Road Trip Philosophy - My Top Three Bad Horror Movies about Hotels

I love bad horror movies almost as much as love good ones. But these...these are so bad they are not even funny. I'm almost proud I've seen them because that means I have sat through them, which is a testament to my endurance as a film fanatic. I've written already about some absolutely great horror movies that play on the fears of hapless travelers forced to stop for the night in a strange motel room and the terrible things that tend to happen as a result. But not all movies that try and play on those fears are actually good movies. Some are just plain terrible. And not so terrible that they are funny. Just plain bad. This list is more a warning not to waste your time with these terrible films.

1. 1408

This movie was one big disappointment for me. I have stayed in a haunted hotel before and am a fan of John Cusack, so I was absolutely thrilled to go see it. What followed was one big depressing let down. The movie wasn't really about a haunted hotel, it was about a father tormented by his grief over losing his daughter. He travels to haunted hotels and motels to write about all the creepy things happening but all the while he is hoping for a sign of an afterlife and perhaps a way of contacting his deceased child. But when he stays in Room 1408, he finds himself tormented and encouraged to end his own life as the only means of escape. But it isn't scary or even particularly creative. It's just...depressing.

2. Psycho II

Why someone would make a sequel to Hitchcock's masterpiece is beyond me. Some films should just not have sequels and this is one of them. After years in a mental institution, Norman Bates returns home to the Bates Motel. But is he free from his mother? He begins to get mysterious notes from her and then a teenage boy is murdered. The film tries hard to be a suspenseful thriller and recreate the terrifying magic of the original. But it just tries too hard. Even if you manage to suspend your belief long enough to be swept up in the mystery (Who is leaving the notes for Norman?
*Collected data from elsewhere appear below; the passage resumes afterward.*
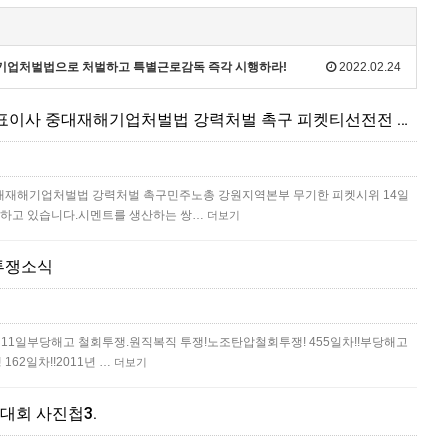
재해기업처벌법으로 처벌하고 특별근로감독 즉각 시행하라!
2022.02.24
산재살인 기업 쌍용씨앤이 대표이사 중대재해기업처벌법 강력처벌 촉구 피켓티선전전 진행 중
대재해기업처벌법 강력처벌 촉구민주노총 강원지역본부 무기한 피켓시위 14일
행하고 있습니다.시멘트를 생산하는 쌍…
더보기
투쟁소식
월11일부당해고 철회투쟁.원직복직 투쟁!노조탄압철회투쟁! 455일차!!부당해고
62일차!!2011년 …
더보기
대회 사진첩3.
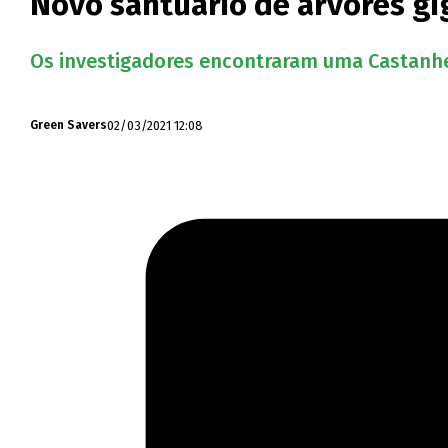
Novo santuário de árvores g
Os investigadores encontraram uma Castanheir
02/03/2021 12:08
Green Savers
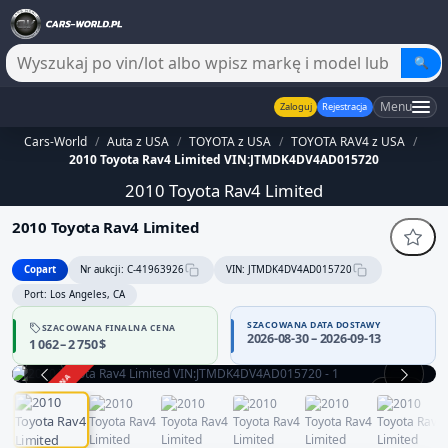
🔍
Menu
Zaloguj
Rejestracja
Cars-World
/
Auta z USA
/
TOYOTA z USA
/
TOYOTA RAV4 z USA
/
2010 Toyota Rav4 Limited VIN:JTMDK4DV4AD015720
2010 Toyota Rav4 Limited
2010 Toyota Rav4 Limited
Copart
Nr aukcji: C-41963926
VIN: JTMDK4DV4AD015720
Port: Los Angeles, CA
SZACOWANA DATA DOSTAWY
SZACOWANA FINALNA CENA
2026-08-30 – 2026-09-13
1 062 – 2 750 $
ZAKOŃCZONA
1 / 12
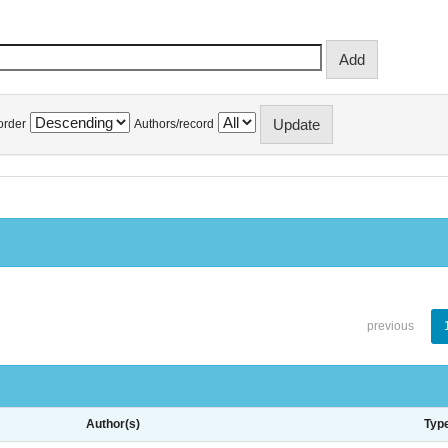
order
Authors/record
previous
Author(s)
Typ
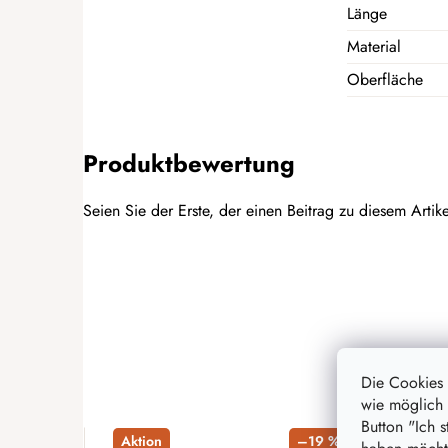
Länge
Material
Oberfläche
Produktbewertung
Seien Sie der Erste, der einen Beitrag zu diesem Artike
BEWERTUNG HINZUFÜGEN
Die Cookies
wie möglich 
Button "Ich 
Aktion
–19 %
Akti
Has he once again gone insane? Or is he simply tormented by those who won't let him forget the past?) you will spend most of the time rolling your eyes and wondering why they didn't just leave the great original alone, instead of marring it with this terrible followup.

3. Vacancy

The first half of this movie isn't really a horror movie. It's a bad drama. A bickering couple on the brink of divorce after the death of a child get lost on a road trip, only worsening their snipping at each other. Honestly, it was better when I saw it in "Rachel's Wedding." (Now that was a good movie.) But when we finally get to the scary stuff - a couple trapped in the middle of nowhere with a bunch of people who like to murder hapless motel guests for sport - it doesn't really seem worth the wait. The movie isn't about the scary killers (there isn't even a real backstory to explain why any of this is happening), it is about this couple rekindling their marriage by overcoming deadly adversity. The writers probably thought this would give the movie more depth than your typical horror film, but all it really did was make me wish they would stop whining already.